In today’s work-centered culture, some people achieve stupendous success in their professional lives – but often at great cost to their personal lives. Their relationships with their spouses and children deteriorate to the point of disruption, even destruction. They are left lamenting: “What is the point of it all? What have I really gained? For whom did I work so hard?” Too late do they recognize that success in one field cannot compensate for failure in another field.

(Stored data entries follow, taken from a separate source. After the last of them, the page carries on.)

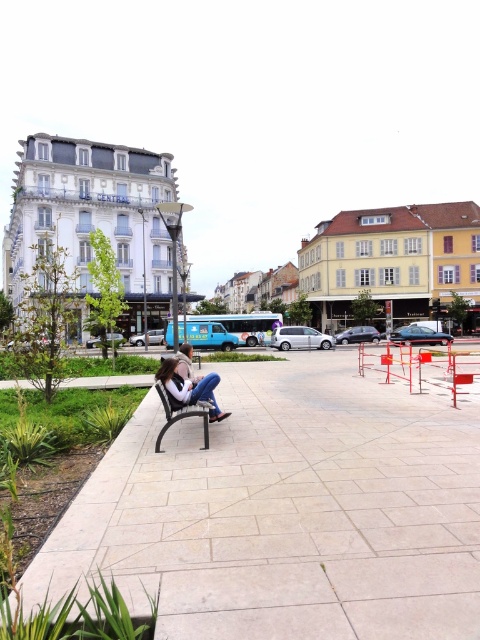 You are a photographer trying to capture both the denim jeans at lower left and the denim jacket at center in a single frame. Based on their sizes, which object should you focus on to ensure both fit comfortably in the photo?

The denim jeans at lower left occupies less space than the denim jacket at center, so focusing on the denim jacket at center would allow both to fit comfortably in the photo since it takes up more space and the jeans at lower left would naturally fit within the frame.

You are standing at the entrance of the plaza and want to sit on the black metal bench. Which direction should you walk to reach the light beige paving stone at center before reaching the bench?

The light beige paving stone at center is located at point (287, 512), so you should walk towards the center of the plaza to reach it before the bench. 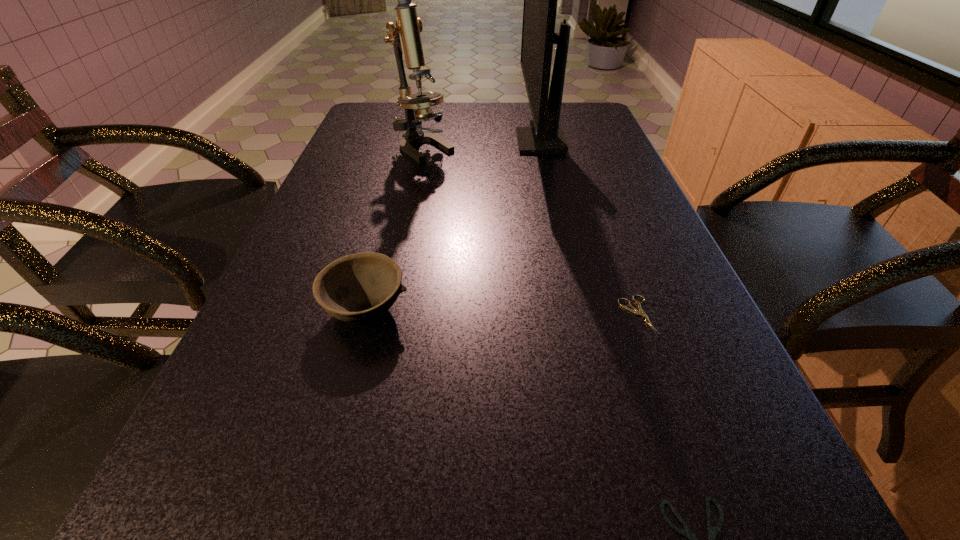 Where is `computer monitor`? computer monitor is located at coordinates (546, 136).

Where is `microscope`? microscope is located at coordinates (405, 37).

Locate an element on the screen. bowl is located at coordinates (356, 288).

Locate an element on the screen. the taller shears is located at coordinates (633, 310).

The width and height of the screenshot is (960, 540). I want to click on the farther shears, so click(633, 310).

Find the location of `free location located 0.180m on the front-facing side of the computer monitor`. free location located 0.180m on the front-facing side of the computer monitor is located at coordinates (454, 142).

This screenshot has width=960, height=540. Find the location of `blank area located on the front-facing side of the computer monitor`. blank area located on the front-facing side of the computer monitor is located at coordinates (454, 142).

Locate an element on the screen. The height and width of the screenshot is (540, 960). free location located on the front-facing side of the computer monitor is located at coordinates (479, 142).

Find the location of a particular element. vacant region located 0.070m on the front of the microscope is located at coordinates (420, 177).

What are the coordinates of `vacant region located 0.210m on the front of the bowl` in the screenshot? It's located at (323, 471). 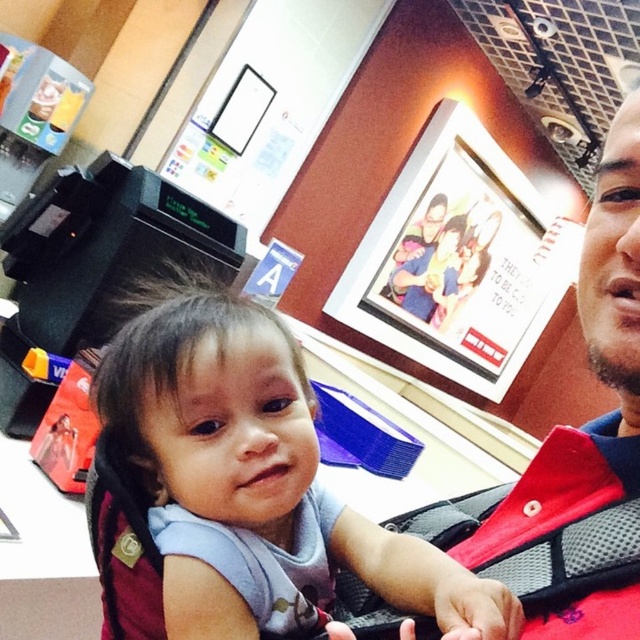 You are a photographer setting up for a group photo. You notice the smooth blue bib at center and the matte red shirt at upper right in your frame. Which object should you adjust to ensure both are centered properly?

Just as excess can disturb our professional-personal balance, similarly, excess can disturb our material-spiritual balance. At the start of the Bhagavad-gita, Arjuna on seeing the two armies arrayed on the battlefield of Kurukshetra perceived that victory in the war would cost the lives of his kith and kin, including his venerable elders such as his grandsire and his martial teacher. That realization pierced his heart with an acute existential angst that made everything seem pointless. He declared (02.08) the futility of the most spectacular success that a warrior at those times could aspire for: sovereignty over not just the whole earth but also the celestial realm. Even such an achievement would not dissipate the grief that was drying up his senses.

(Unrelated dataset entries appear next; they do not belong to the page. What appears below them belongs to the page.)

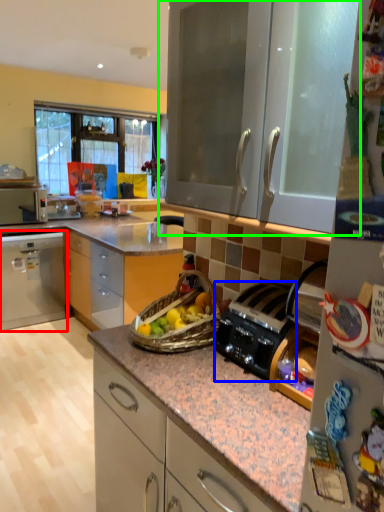 Question: Considering the real-world distances, which object is farthest from cabinetry (highlighted by a red box)? kitchen appliance (highlighted by a blue box) or cabinetry (highlighted by a green box)?

Choices:
 (A) kitchen appliance
 (B) cabinetry

Answer: (A) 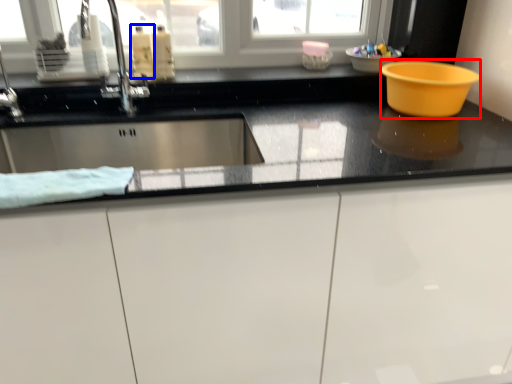 Question: Which point is closer to the camera, basin (highlighted by a red box) or liquid (highlighted by a blue box)?

Choices:
 (A) basin
 (B) liquid

Answer: (A) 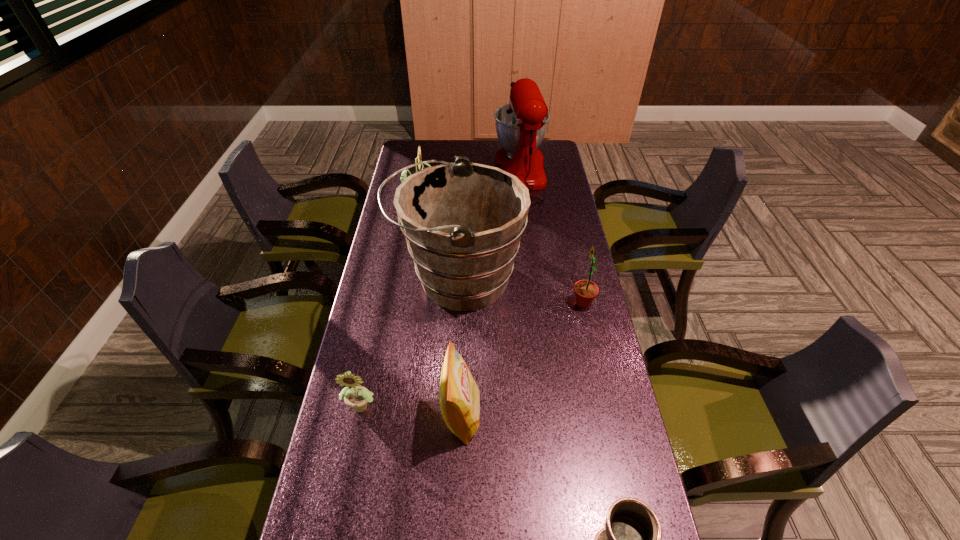 You are a GUI agent. You are given a task and a screenshot of the screen. Output one action in this format:
    pyautogui.click(x=<x>, y=<y>)
    Task: Click on the mixer
    This screenshot has width=960, height=540.
    Given the screenshot: What is the action you would take?
    pyautogui.click(x=521, y=125)

Locate an element on the screen. The height and width of the screenshot is (540, 960). bucket is located at coordinates (463, 221).

The image size is (960, 540). I want to click on the bigger yellow sunflower, so tap(403, 176).

Find the location of a particular element. The image size is (960, 540). the farthest sunflower is located at coordinates (403, 176).

You are a GUI agent. You are given a task and a screenshot of the screen. Output one action in this format:
    pyautogui.click(x=<x>, y=<y>)
    Task: Click on the rightmost sunflower
    Image resolution: width=960 pixels, height=540 pixels.
    Given the screenshot: What is the action you would take?
    pyautogui.click(x=586, y=291)

Where is `green sunflower`? green sunflower is located at coordinates (586, 291).

Locate an element on the screen. The height and width of the screenshot is (540, 960). crisp (potato chip) is located at coordinates (459, 396).

Where is `the smaller yellow sunflower`? the smaller yellow sunflower is located at coordinates (357, 397).

Locate an element on the screen. The image size is (960, 540). the nearer yellow sunflower is located at coordinates (357, 397).

You are a GUI agent. You are given a task and a screenshot of the screen. Output one action in this format:
    pyautogui.click(x=<x>, y=<y>)
    Task: Click on the vacant space located 0.250m on the bowl side of the mixer
    Image resolution: width=960 pixels, height=540 pixels.
    Given the screenshot: What is the action you would take?
    pyautogui.click(x=418, y=174) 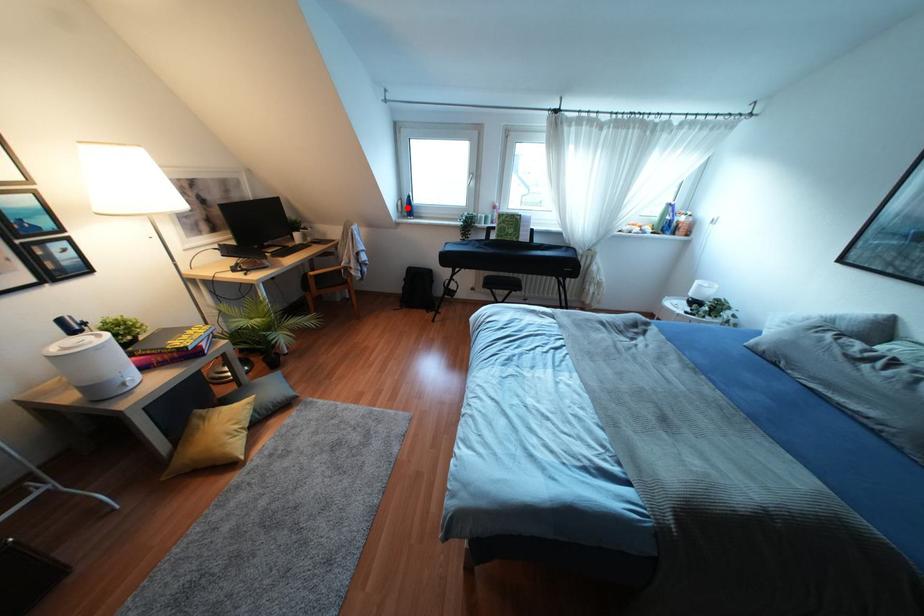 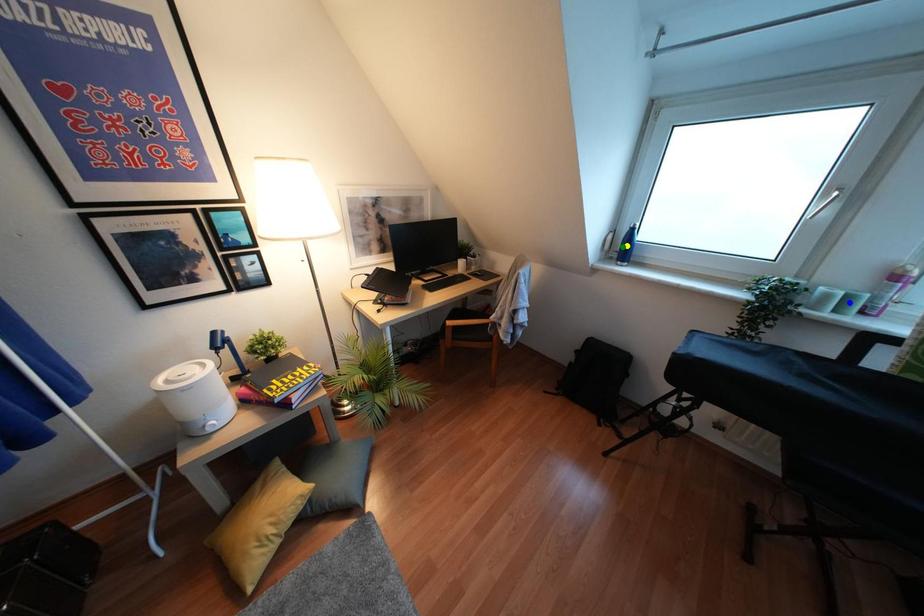 Question: I am providing you with two images of the same scene from different viewpoints. A red point is marked on the first image. You are given multiple points on the second image. Can you choose the point in image 2 that corresponds to the point in image 1?

Choices:
 (A) blue point
 (B) yellow point
 (C) green point

Answer: (C)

A similar material-spiritual imbalance frequently threatens us in today’s world. Contemporary culture often pressurizes us into pursuing material things endlessly, making us feel that we can’t spare any time for spiritual growth. But success in material life can’t compensate for failure in spiritual life. Moderate success in the various aspects of our life is far more meaningful and fulfilling than lop-sided success in just one aspect.
Bhakti-yoga offers an inclusive vision of God who can be served through life’s various aspects. By practicing bhakti-yoga, we can infuse our whole life with a mood of devotion, thereby paving the way to all-round success.